- [Task to carry out]: Look for "Church calendar site themes" in the entries below. Then write out exactly the line that holds it and every line after it, to the last, and nothing else.

Segment Start: Material supplied

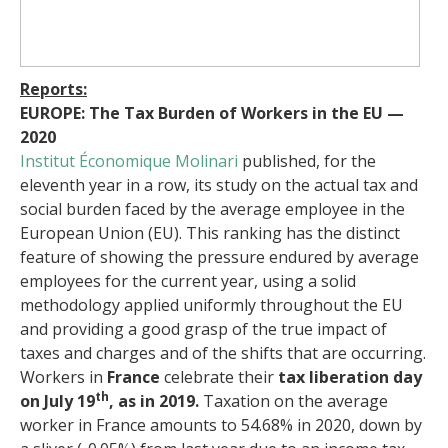
Reports:
EUROPE: The Tax Burden of Workers in the EU —
2020
Institut Économique Molinari
published, for the
eleventh year in a row, its study on the actual tax and
social burden faced by the average employee in the
European Union (EU). This ranking has the distinct
feature of showing the pressure endured by average
employees for the current year, using a solid
methodology applied uniformly throughout the EU
and providing a good grasp of the true impact of
taxes and charges and of the shifts that are occurring.
Workers in
France
celebrate their
tax liberation day
th
on July 19
, as in 2019.
Taxation on the average
worker in France amounts to 54.68% in 2020, down by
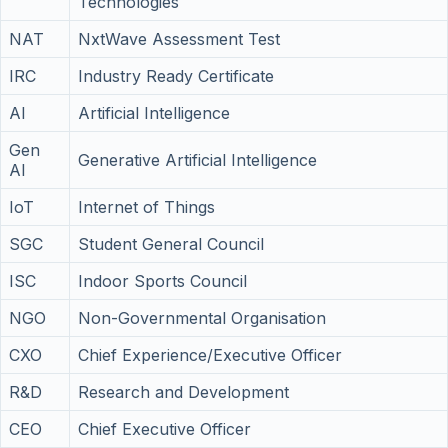
Technologies
NAT
NxtWave Assessment Test
IRC
Industry Ready Certificate
AI
Artificial Intelligence
Gen
Generative Artificial Intelligence
AI
IoT
Internet of Things
SGC
Student General Council
ISC
Indoor Sports Council
NGO
Non-Governmental Organisation
CXO
Chief Experience/Executive Officer
R&D
Research and Development
CEO
Chief Executive Officer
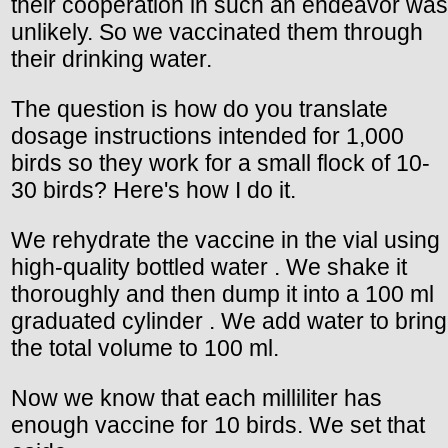
their cooperation in such an endeavor was
unlikely. So we vaccinated them through
their drinking water.
The question is how do you translate
dosage instructions intended for 1,000
birds so they work for a small flock of 10-
30 birds? Here's how I do it.
We rehydrate the vaccine in the vial using
high-quality bottled water . We shake it
thoroughly and then dump it into a 100 ml
graduated cylinder . We add water to bring
the total volume to 100 ml.
Now we know that each milliliter has
enough vaccine for 10 birds. We set that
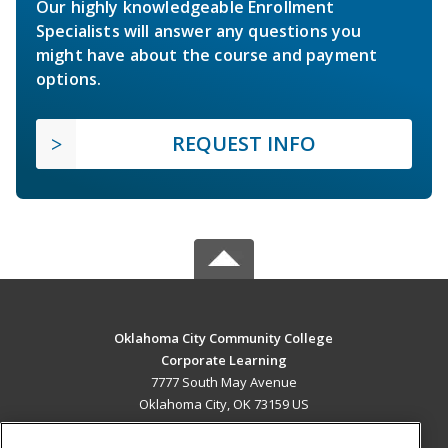
Our highly knowledgeable Enrollment
Specialists will answer any questions you
might have about the course and payment
options.
REQUEST INFO
Oklahoma City Community College
Corporate Learning
7777 South May Avenue
Oklahoma City, OK 73159 US
MAIN CONTENT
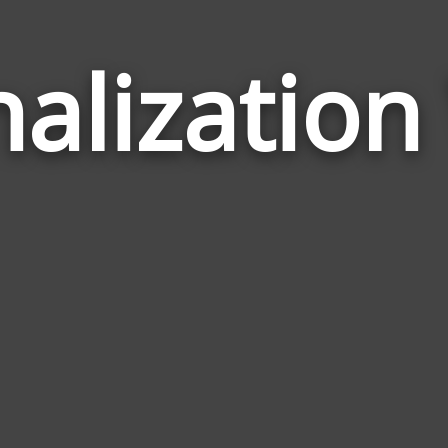
alizatio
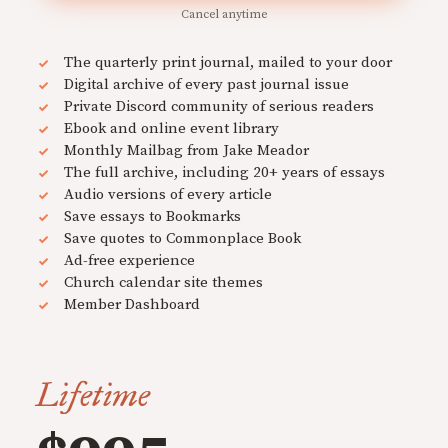
Cancel anytime
The quarterly print journal, mailed to your door
Digital archive of every past journal issue
Private Discord community of serious readers
Ebook and online event library
Monthly Mailbag from Jake Meador
The full archive, including 20+ years of essays
Audio versions of every article
Save essays to Bookmarks
Save quotes to Commonplace Book
Ad-free experience
Church calendar site themes
Member Dashboard
Lifetime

Segment End: Material supplied

- [Expected answer]:
Church calendar site themes
Member Dashboard
Lifetime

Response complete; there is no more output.